Monday, Oct. 14, 1957

Which Snake Pit?

THE BRAIN PICKERS (319 pp.)--Hallie Burnett--Messner ($3.95).

"The novel the whole publishing world is buzzing about! . . . Exposes the commercial snake pit of the book world where power-hungry men and love-hungry women struggle for survival and fulfillment." So say the ads. Actually, The Brain Pickers is a shoddy novel by Hallie Burnett, wife of Author Whit Burnett, that reveals very little about the publishing business, although it may start a sort of human Tangle Towns contest as to the possible identity of its leading, characters.

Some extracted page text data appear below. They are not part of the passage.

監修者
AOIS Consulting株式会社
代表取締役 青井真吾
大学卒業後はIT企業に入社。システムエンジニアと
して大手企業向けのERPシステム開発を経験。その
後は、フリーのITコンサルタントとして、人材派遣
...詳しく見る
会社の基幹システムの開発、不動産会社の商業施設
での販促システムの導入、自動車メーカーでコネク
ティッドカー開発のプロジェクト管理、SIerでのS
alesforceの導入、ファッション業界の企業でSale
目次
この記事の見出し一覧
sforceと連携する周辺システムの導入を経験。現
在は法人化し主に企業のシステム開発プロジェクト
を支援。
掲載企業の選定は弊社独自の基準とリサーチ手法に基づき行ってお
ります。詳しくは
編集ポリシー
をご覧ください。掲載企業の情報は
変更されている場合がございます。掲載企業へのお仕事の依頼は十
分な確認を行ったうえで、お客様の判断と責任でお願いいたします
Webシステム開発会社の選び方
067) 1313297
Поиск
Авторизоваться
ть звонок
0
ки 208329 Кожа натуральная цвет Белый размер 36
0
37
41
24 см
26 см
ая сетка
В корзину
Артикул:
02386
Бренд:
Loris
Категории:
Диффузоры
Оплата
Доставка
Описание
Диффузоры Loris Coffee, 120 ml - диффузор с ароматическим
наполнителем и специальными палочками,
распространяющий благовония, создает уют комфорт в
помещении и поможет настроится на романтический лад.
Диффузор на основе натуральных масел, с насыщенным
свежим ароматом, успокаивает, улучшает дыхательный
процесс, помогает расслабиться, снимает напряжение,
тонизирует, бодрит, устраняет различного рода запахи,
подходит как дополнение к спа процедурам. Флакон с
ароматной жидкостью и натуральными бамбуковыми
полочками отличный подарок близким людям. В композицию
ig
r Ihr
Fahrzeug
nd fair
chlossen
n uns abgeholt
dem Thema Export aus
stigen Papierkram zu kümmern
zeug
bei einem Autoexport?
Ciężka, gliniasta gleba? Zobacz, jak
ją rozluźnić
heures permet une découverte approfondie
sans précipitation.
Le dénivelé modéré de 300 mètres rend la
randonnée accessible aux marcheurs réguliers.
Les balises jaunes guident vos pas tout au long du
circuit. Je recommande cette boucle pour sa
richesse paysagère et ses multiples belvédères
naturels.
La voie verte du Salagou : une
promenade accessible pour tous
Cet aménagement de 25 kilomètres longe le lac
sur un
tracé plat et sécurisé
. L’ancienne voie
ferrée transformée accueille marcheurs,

Kevin Roller is a fat, lowborn lecher who has piled up a smelly fortune publishing obscene comic books and now has bought into the respectable but slipping Primrose Press. Is there a Kevin Roller on Manhattan's publishers' row? He is, at worst, a composite: traits of his career can be spotted in several existing New York publishing firms. Similarly, Tony Thompson--the passionate editor with a winetaster's nose for genius and a mixed-up love life--recalls bits and pieces of several real-life editors' personal histories. The same goes for Gerald Primrose, who has inherited Primrose Press, but who is in no sense much of a man and knows very well that publishing is not his game. The plot concerns a young novelist who has concocted a piece of what Gerald calls "illiterate trash," which somehow brings tragedy to the three publishing types--Gerald goes over the deep end dressed in a girl's frock; Tony dies of what must be diagnosed as a continuing beating administered by life; and Kevin loses control of the Primrose Press. Only the young novelist comes out all right: he gets the girl, his book is snapped up by Doubleday and a book club, and should do extremely well in soft-cover editions.

Author Burnett rigs out her scene with a few publishers' parties, but her ear is not very sensitive to what goes on at such shindigs. Nothing The Brain Pickers says about the U.S. publishing business is as damaging to it as the fact that this book found a publisher at all.